DENVER (KDVR) — Months after Black Lives Matter rallies slowed in Colorado’s Capitol, crews continue to bring the complex back to normal.
“There have been occasions when people tagged the capitol, but never to the extent that we saw this summer,” said Doug Platt, director of the department of personnel and administration.
After repeated nights of damage to the Capitol and surrounding buildings, Platt said Tuesday the repair work got into full swing once the unrest and protesting was no longer a daily occurrence.
“The first level of the building was completely peppered with graffiti,” said Platt, looking across the Capitol walls that are now, finally, clean of paint and other markings.
Glass and windows are repaired and the graffiti is gone, but on Tuesday the DPA continued to work on the granite walls, which require a special type of cleaning method.
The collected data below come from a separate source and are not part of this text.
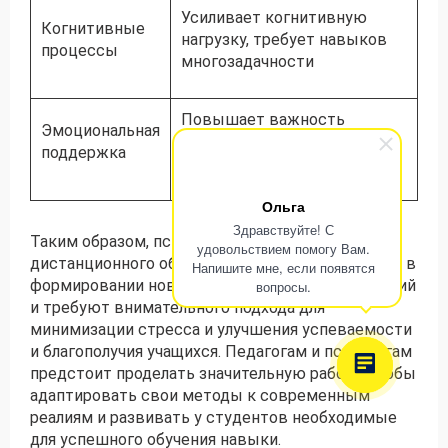
Усиливает когнитивную
Когнитивные
нагрузку, требует навыков
процессы
многозадачности
Повышает важность
Эмоциональная
создания поддерживающей
поддержка
учебной среды
Ольга
Здравствуйте! С
Таким образом, психологические аспекты
удовольствием помогу Вам.
дистанционного обучения играют большую роль в
Напишите мне, если появятся
формировании новых образовательных стратегий
вопросы.
и требуют внимательного подхода для
минимизации стресса и улучшения успеваемости
и благополучия учащихся. Педагогам и психологам
предстоит проделать значительную работу, чтобы
адаптировать свои методы к современным
реалиям и развивать у студентов необходимые
для успешного обучения навыки.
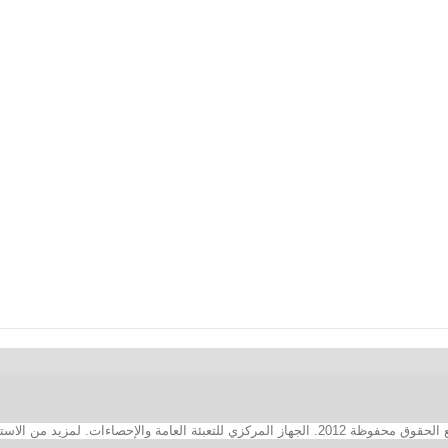
2. الجهاز المركزي للتعبئة العامة والإحصاءات. لمزيد من الاستفسارات الفنية بخصوص الصفحة الالكترونية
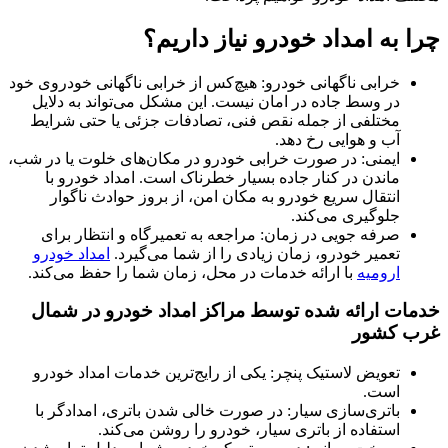
چرا به امداد خودرو نیاز داریم؟
خرابی ناگهانی خودرو: هیچ‌کس از خرابی ناگهانی خودروی خود
در وسط جاده در امان نیست. این مشکل می‌تواند به دلایل
مختلفی از جمله نقص فنی، تصادفات جزئی یا حتی شرایط
آب و هوایی رخ دهد.
ایمنی: در صورت خرابی خودرو در مکان‌های خلوت یا در شب،
ماندن در کنار جاده بسیار خطرناک است. امداد خودرو با
انتقال سریع خودرو به مکان امن، از بروز حوادث ناگوار
جلوگیری می‌کند.
صرفه جویی در زمان: مراجعه به تعمیرگاه و انتظار برای
تعمیر خودرو، زمان زیادی را از شما می‌گیرد.
امداد خودرو
ارومیه
با ارائه خدمات در محل، زمان شما را حفظ می‌کند.
خدمات ارائه شده توسط مراکز امداد خودرو
در شمال
غرب کشور
تعویض لاستیک پنچر: یکی از رایج‌ترین خدمات امداد خودرو
است.
باتری‌سازی سیار: در صورت خالی شدن باتری، امدادگر با
استفاده از باتری سیار، خودرو را روشن می‌کند.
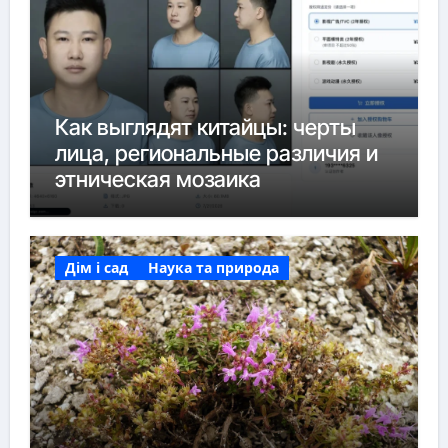
Как выглядят китайцы: черты
лица, региональные различия и
этническая мозаика
Дім і сад
Наука та природа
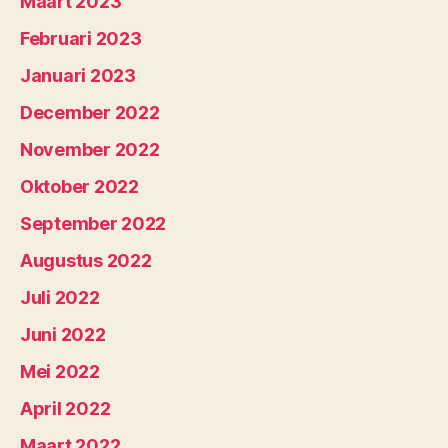
Maart 2023
Februari 2023
Januari 2023
December 2022
November 2022
Oktober 2022
September 2022
Augustus 2022
Juli 2022
Juni 2022
Mei 2022
April 2022
Maart 2022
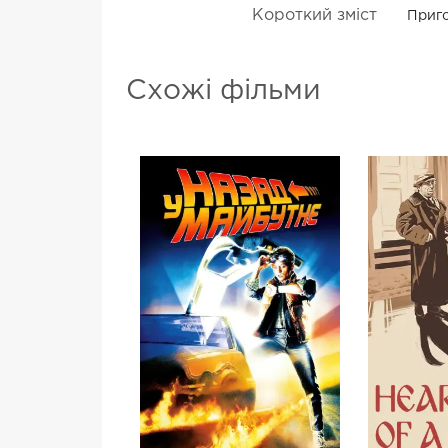
Короткий зміст
Приго
Схожі фільми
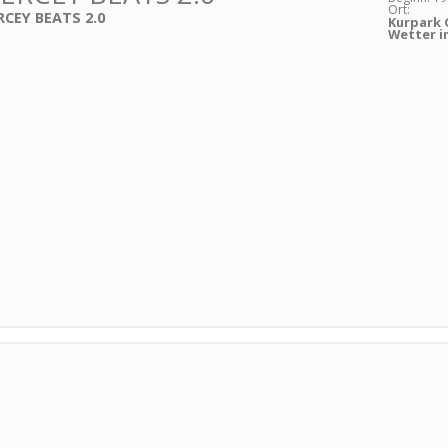
Ort:
CEY BEATS 2.0
Kurpark 
Wetter i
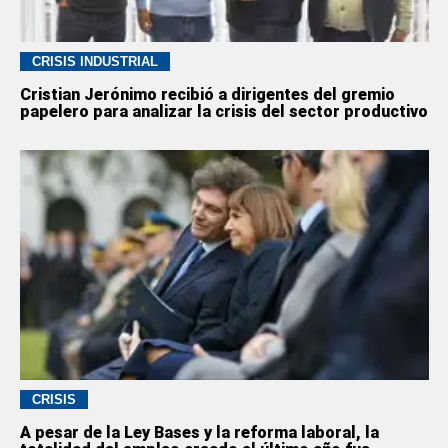
CRISIS INDUSTRIAL
Cristian Jerónimo recibió a dirigentes del gremio
papelero para analizar la crisis del sector productivo
CRISIS
A pesar de la Ley Bases y la reforma laboral, la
The repaired windows will remain boarded up as a precaution and the fence around the Capitol building will stay until crews finish the restoration.
“The graffiti clean-up alone cost around $160K.”
Colorado’s risk management fund is paying for the cost of cleanup. Platt estimates the total cost of repairs to the building and the complex to be about $1.1 million, but more money could be spent. The state is self-insured up to the first million dollars in damage, but there is some additional insurance money that will cover statues and monuments that were damaged as well.
Landscaping repairs could carry over into the spring. Platt hopes by the end of the year the department will be able to replace or clean signs that were marked or destroyed.
“It’s encouraging, I’m optimistic, to see where this building was a couple months and then to see it now it’s a dramatic change in the face of the building,” said Platt.